__Description of the task__
Please transcribe the entries exactly and omit the images they contain.

★ ★ ★ ★ ★

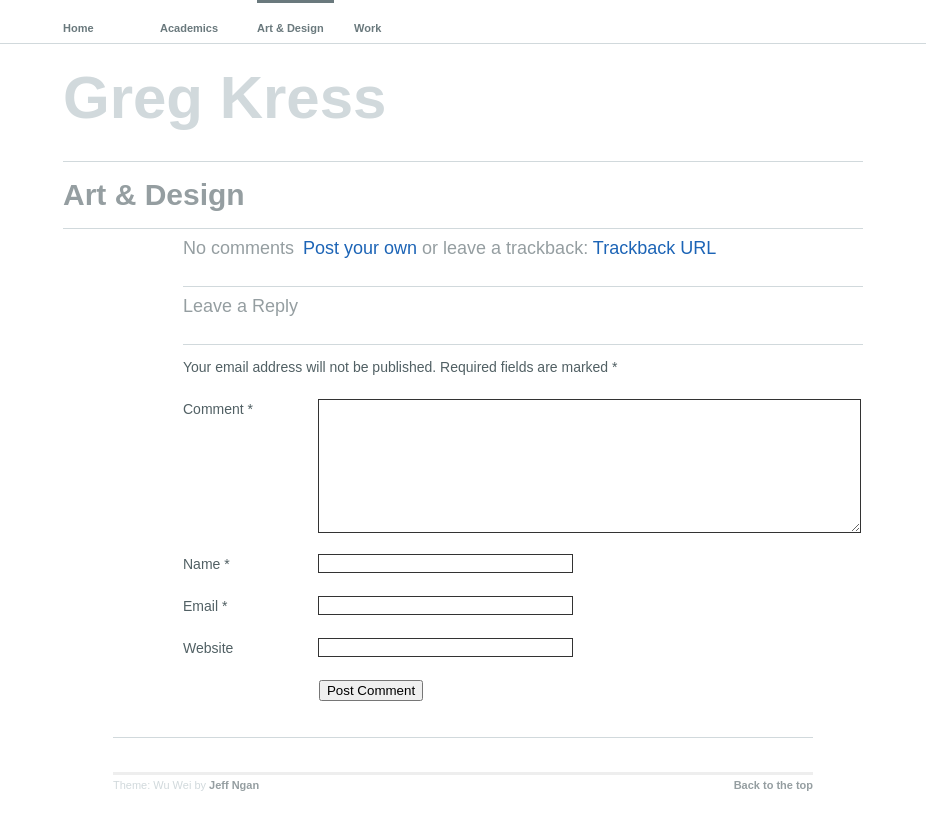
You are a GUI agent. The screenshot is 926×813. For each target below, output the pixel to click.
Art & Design (290, 28)
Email (205, 606)
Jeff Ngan (234, 785)
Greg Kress (225, 97)
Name (206, 564)
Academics (189, 28)
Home (78, 28)
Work (367, 28)
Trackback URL (654, 248)
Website (208, 648)
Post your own (360, 248)
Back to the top (773, 785)
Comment (218, 409)
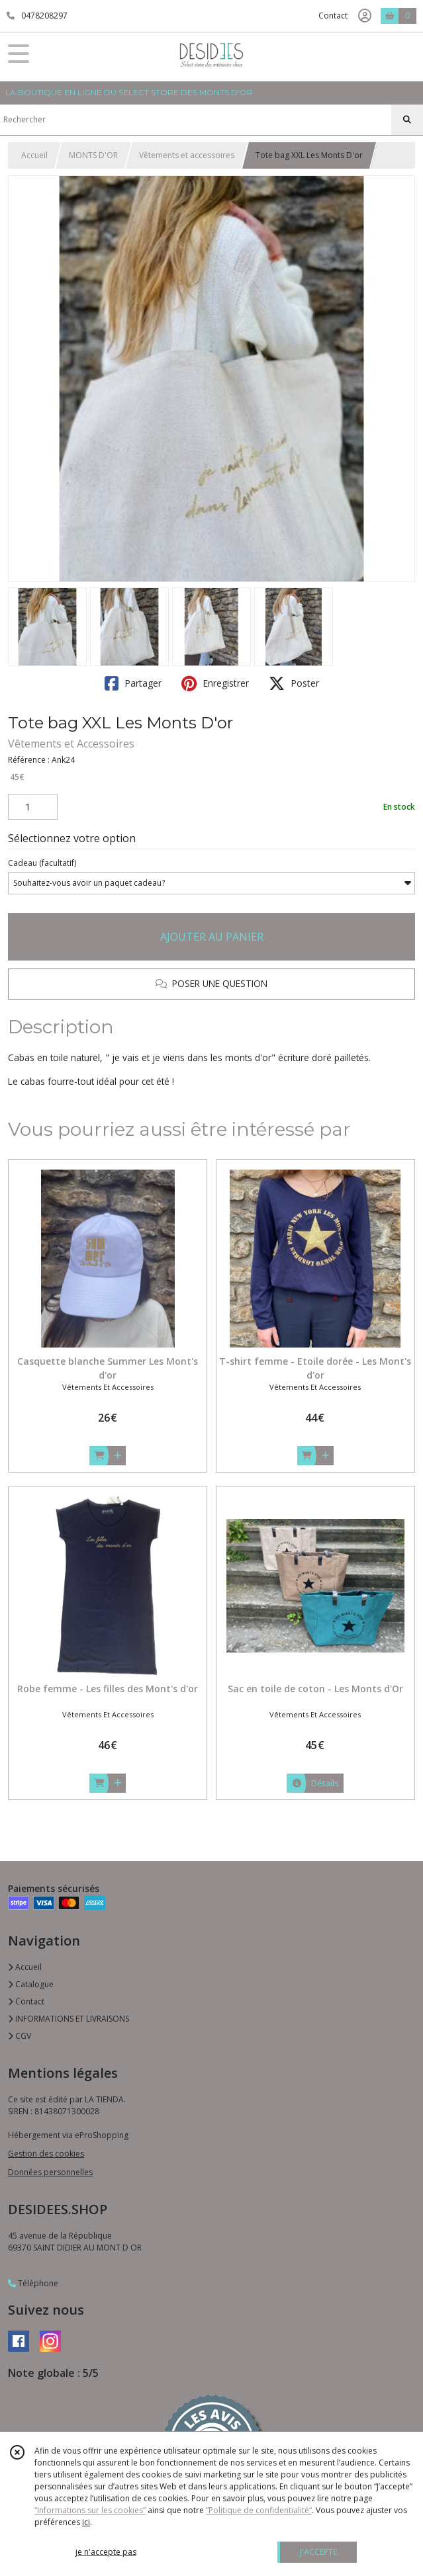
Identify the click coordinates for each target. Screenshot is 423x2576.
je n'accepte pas (105, 2551)
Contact (333, 15)
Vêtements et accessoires (186, 155)
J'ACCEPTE (318, 2551)
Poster (294, 683)
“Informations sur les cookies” (90, 2510)
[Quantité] (33, 807)
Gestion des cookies (46, 2153)
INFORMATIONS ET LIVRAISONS (68, 2018)
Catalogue (31, 1984)
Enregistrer (215, 683)
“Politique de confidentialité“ (259, 2510)
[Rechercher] (407, 120)
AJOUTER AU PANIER (211, 936)
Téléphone (33, 2283)
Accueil (34, 155)
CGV (19, 2035)
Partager (133, 683)
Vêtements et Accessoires (71, 743)
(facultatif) (42, 863)
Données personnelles (50, 2172)
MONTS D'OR (93, 155)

★ ★ ★ ★ ★

__Your response__
You are a GUI agent. The screenshot is 926×813. For each target below, output the pixel to click.
Art & Design (290, 28)
Email (205, 606)
Jeff Ngan (234, 785)
Greg Kress (225, 97)
Name (206, 564)
Academics (189, 28)
Home (78, 28)
Work (367, 28)
Trackback URL (654, 248)
Website (208, 648)
Post your own (360, 248)
Back to the top (773, 785)
Comment (218, 409)
Identify the click coordinates for each target. Screenshot is 423x2576.
je n'accepte pas (105, 2551)
Contact (333, 15)
Vêtements et accessoires (186, 155)
J'ACCEPTE (318, 2551)
Poster (294, 683)
“Informations sur les cookies” (90, 2510)
[Quantité] (33, 807)
Gestion des cookies (46, 2153)
INFORMATIONS ET LIVRAISONS (68, 2018)
Catalogue (31, 1984)
Enregistrer (215, 683)
“Politique de confidentialité“ (259, 2510)
[Rechercher] (407, 120)
AJOUTER AU PANIER (211, 936)
Téléphone (33, 2283)
Accueil (34, 155)
CGV (19, 2035)
Partager (133, 683)
Vêtements et Accessoires (71, 743)
(facultatif) (42, 863)
Données personnelles (50, 2172)
MONTS D'OR (93, 155)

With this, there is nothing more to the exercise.